Here, we have data where each group \(I\) has multiple rows, one for each \(J\).

We often might want to create a new variable that performs a calculation within each group, and assigns the result to each value in that group. For example, perhaps we want to calculate the mean of \(X\) within each group \(I\), so we can know how far above or below the group average each observation is. Our goal is:

I J X AvgX
1 1 3 3.25
1 2 3.5 3.25
2 1 2 3.5
2 2 5 3.5

Also Consider

  • If the goal is to produce a data set with one row per group rather than a new variable assigning the calculation to each observation in the group, then instead look at Collapse a Data Set.

Implementations

Python

pandas doesn’t have a straightforward and flexible built-in method for doing this, with aggregation methods heavily preferring to work as described on Collapse a Data Set. However, we can just follow those methods and then merge the result back in.

import pandas as pd

# Pull in data on storms
storms = pd.read_csv('https://vincentarelbundock.github.io/Rdatasets/csv/dplyr/storms.csv')

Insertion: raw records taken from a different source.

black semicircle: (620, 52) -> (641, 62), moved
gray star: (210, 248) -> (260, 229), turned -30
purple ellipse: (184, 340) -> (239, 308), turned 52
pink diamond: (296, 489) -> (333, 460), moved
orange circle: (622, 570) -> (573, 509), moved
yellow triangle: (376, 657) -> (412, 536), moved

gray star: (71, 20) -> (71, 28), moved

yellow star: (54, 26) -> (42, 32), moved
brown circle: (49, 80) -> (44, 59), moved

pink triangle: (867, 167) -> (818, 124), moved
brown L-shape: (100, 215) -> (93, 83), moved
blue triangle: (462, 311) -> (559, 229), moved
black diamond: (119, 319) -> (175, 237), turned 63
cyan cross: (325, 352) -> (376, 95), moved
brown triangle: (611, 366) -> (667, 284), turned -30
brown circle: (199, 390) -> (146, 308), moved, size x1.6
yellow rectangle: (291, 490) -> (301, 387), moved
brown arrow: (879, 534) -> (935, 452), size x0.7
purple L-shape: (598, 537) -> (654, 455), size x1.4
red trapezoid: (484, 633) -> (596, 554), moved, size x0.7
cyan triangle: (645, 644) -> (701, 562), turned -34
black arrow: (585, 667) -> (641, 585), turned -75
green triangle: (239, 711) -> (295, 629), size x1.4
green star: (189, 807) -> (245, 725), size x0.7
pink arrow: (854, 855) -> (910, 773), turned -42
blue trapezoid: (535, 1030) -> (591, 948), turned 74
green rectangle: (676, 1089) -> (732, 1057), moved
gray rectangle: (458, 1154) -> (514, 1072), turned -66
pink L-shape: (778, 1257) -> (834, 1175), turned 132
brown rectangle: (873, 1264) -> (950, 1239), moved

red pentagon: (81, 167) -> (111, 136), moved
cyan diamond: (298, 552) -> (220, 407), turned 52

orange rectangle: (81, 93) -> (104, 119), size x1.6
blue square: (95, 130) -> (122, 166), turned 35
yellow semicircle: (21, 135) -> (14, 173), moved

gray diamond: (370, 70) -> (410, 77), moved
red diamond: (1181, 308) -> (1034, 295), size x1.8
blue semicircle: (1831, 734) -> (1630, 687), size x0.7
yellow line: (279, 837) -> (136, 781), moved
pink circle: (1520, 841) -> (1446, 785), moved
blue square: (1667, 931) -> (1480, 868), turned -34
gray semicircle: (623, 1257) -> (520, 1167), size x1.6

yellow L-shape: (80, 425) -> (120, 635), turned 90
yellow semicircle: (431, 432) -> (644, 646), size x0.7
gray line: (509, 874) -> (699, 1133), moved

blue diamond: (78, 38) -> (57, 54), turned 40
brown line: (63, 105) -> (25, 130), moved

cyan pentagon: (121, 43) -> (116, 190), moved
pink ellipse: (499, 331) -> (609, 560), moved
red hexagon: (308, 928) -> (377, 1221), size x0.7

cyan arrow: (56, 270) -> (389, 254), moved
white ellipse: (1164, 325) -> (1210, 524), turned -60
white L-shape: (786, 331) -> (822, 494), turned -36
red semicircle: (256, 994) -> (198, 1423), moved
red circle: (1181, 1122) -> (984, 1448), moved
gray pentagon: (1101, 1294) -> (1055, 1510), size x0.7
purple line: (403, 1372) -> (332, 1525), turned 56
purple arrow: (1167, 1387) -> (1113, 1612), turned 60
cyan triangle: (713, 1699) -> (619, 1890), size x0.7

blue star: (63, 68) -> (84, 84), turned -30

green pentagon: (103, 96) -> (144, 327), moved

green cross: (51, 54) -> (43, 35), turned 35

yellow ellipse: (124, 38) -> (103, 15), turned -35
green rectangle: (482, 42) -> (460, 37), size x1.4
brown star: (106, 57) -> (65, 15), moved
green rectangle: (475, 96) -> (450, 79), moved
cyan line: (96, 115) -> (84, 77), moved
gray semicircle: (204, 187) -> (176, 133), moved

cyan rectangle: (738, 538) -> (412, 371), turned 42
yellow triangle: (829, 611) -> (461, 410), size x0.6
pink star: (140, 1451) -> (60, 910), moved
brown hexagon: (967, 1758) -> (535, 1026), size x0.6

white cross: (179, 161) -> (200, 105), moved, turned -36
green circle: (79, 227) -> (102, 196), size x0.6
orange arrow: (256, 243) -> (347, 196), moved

# Use groupby and agg to perform a group calculation
# Here it's a mean, but it could be anything
meanwind = (storms.groupby(['name', 'year', 'month', 'day'])
            .agg({'wind': 'mean'})
            # Rename so that when we merge it in it has a 
            # different name
           .rename({'wind': 'mean_wind'}))
            # make sure it's a data frame so we can join it  
    
# Use merge to bring the result back into the data
storms = pd.merge(storms,meanwind,
                    on = ['name', 'year', 'month', 'day'])

R

The dplyr package makes this process easy.

library(dplyr)

data("storms")

# Use group_by to designate the groups
storms <- storms %>%
  group_by(name, year, month, day) %>%
  # To add a new column, rather than collapse,
  # just use mutate instead of summarize
  # note that "mean" could be anything here
  mutate(mean_wind = mean(wind))

Stata

This process is made easy in Stata using the egen command. egen is not entirely flexible and is limited to a set of predetermined group calculations (see help egen), although this can be expanded using the egenmore package (ssc install egenmore then help egenmore). However, the list of predetermined functions is long enough that you’ll rarely be caught out!

import delimited "https://vincentarelbundock.github.io/Rdatasets/csv/dplyr/storms.csv", clear

* Use bysort to determine the grouping, and egen to do the calculation
bysort name year month day: egen mean_wind = mean(wind)